[Page-level text extractions]
[Start of section]
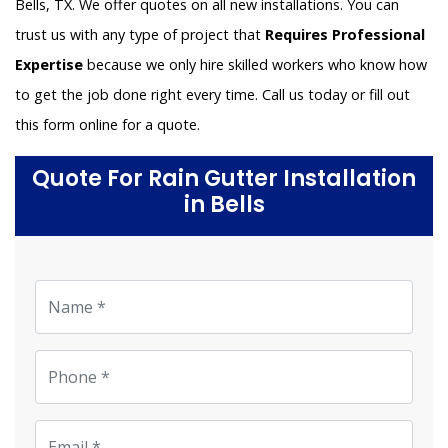
Bells, TX. We offer quotes on all new installations. You can
trust us with any type of project that
Requires Professional
Expertise
because we only hire skilled workers who know how
to get the job done right every time. Call us today or fill out
this form online for a quote.
Quote For Rain Gutter Installation
in Bells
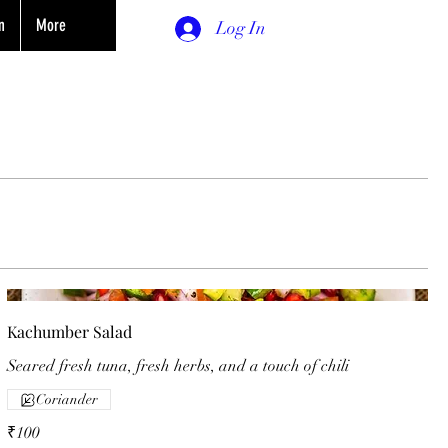
n
More
Log In
Kachumber Salad
Seared fresh tuna, fresh herbs, and a touch of chili
Coriander
₹100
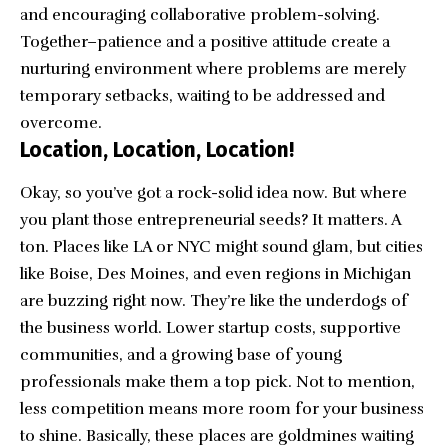
and encouraging collaborative problem-solving.
Together–patience and a positive attitude create a
nurturing environment where problems are merely
temporary setbacks, waiting to be addressed and
overcome.
Location, Location, Location!
Okay, so you’ve got a rock-solid idea now. But where
you plant those entrepreneurial seeds? It matters. A
ton. Places like LA or NYC might sound glam, but cities
like Boise, Des Moines, and even regions in Michigan
are buzzing right now. They’re like the underdogs of
the business world. Lower startup costs, supportive
communities, and a growing base of young
professionals make them a top pick. Not to mention,
less competition means more room for your business
to shine. Basically, these places are goldmines waiting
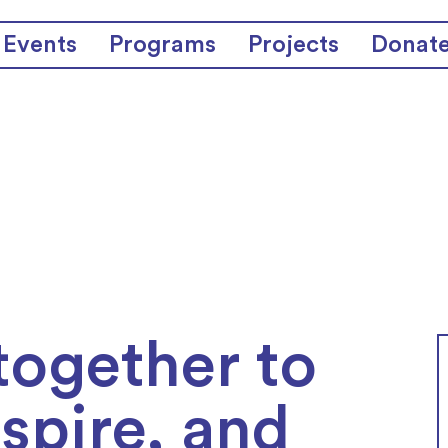
Events
Programs
Projects
Donat
together to
nspire, and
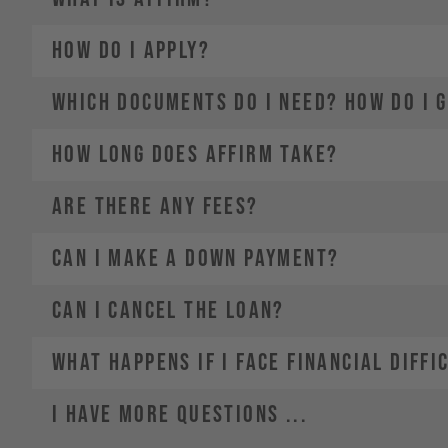
2.
Choose a payment plan that fits you
HOW DO I APPLY?
3.
4.
WHICH DOCUMENTS DO I NEED? HOW DO I 
HOW LONG DOES AFFIRM TAKE?
ARE THERE ANY FEES?
CAN I MAKE A DOWN PAYMENT?
CAN I CANCEL THE LOAN?
WHAT HAPPENS IF I FACE FINANCIAL DIFFI
I HAVE MORE QUESTIONS ...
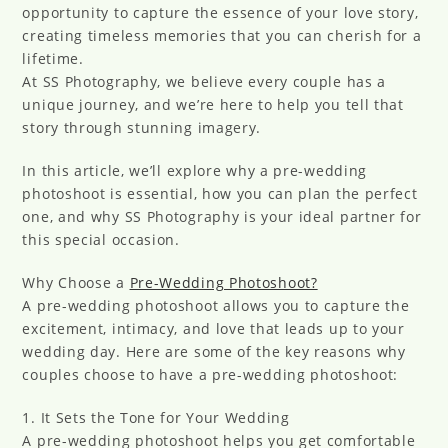
opportunity to capture the essence of your love story,
creating timeless memories that you can cherish for a
lifetime.
At SS Photography, we believe every couple has a
unique journey, and we’re here to help you tell that
story through stunning imagery.
In this article, we’ll explore why a pre-wedding
photoshoot is essential, how you can plan the perfect
one, and why SS Photography is your ideal partner for
this special occasion.
Why Choose a
Pre-Wedding Photoshoot?
A pre-wedding photoshoot allows you to capture the
excitement, intimacy, and love that leads up to your
wedding day. Here are some of the key reasons why
couples choose to have a pre-wedding photoshoot:
1. It Sets the Tone for Your Wedding
A pre-wedding photoshoot helps you get comfortable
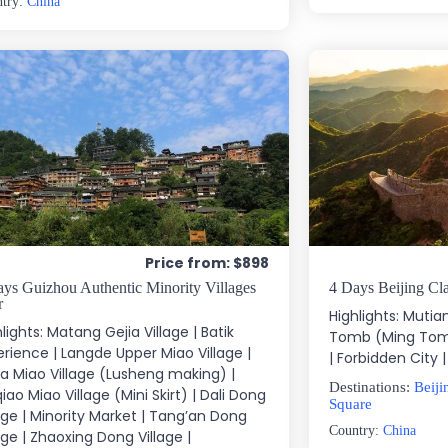
ntry:
China
Price from: $898
ys Guizhou Authentic Minority Villages
4 Days Beijing Cla
r
Highlights: Mutia
lights: Matang Gejia Village | Batik
Tomb (Ming Tom
erience | Langde Upper Miao Village |
| Forbidden City
ka Miao Village (Lusheng making) |
Destinations:
Beiji
iao Miao Village (Mini Skirt) | Dali Dong
Square
lage | Minority Market | Tang’an Dong
Country:
China
age | Zhaoxing Dong Village |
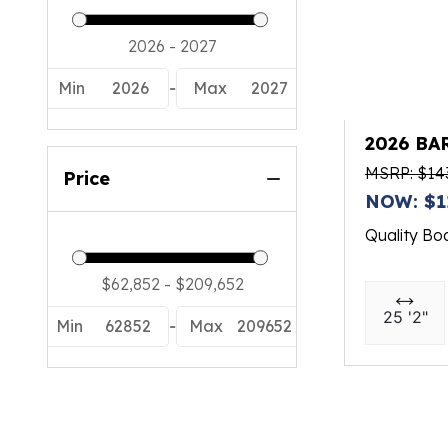
Min
2026
-
Max
2027
2026 BA
MSRP: $14
Price
NOW: $1
Quality Bo
25 '2"
Min
62852
-
Max
209652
[End of section]
§ Goal of the exercise:
Find the lines in the records that contain the word "where", then copy every one of them.

§ Answer to this task:
nurturing environment where problems are merely
Okay, so you’ve got a rock-solid idea now. But where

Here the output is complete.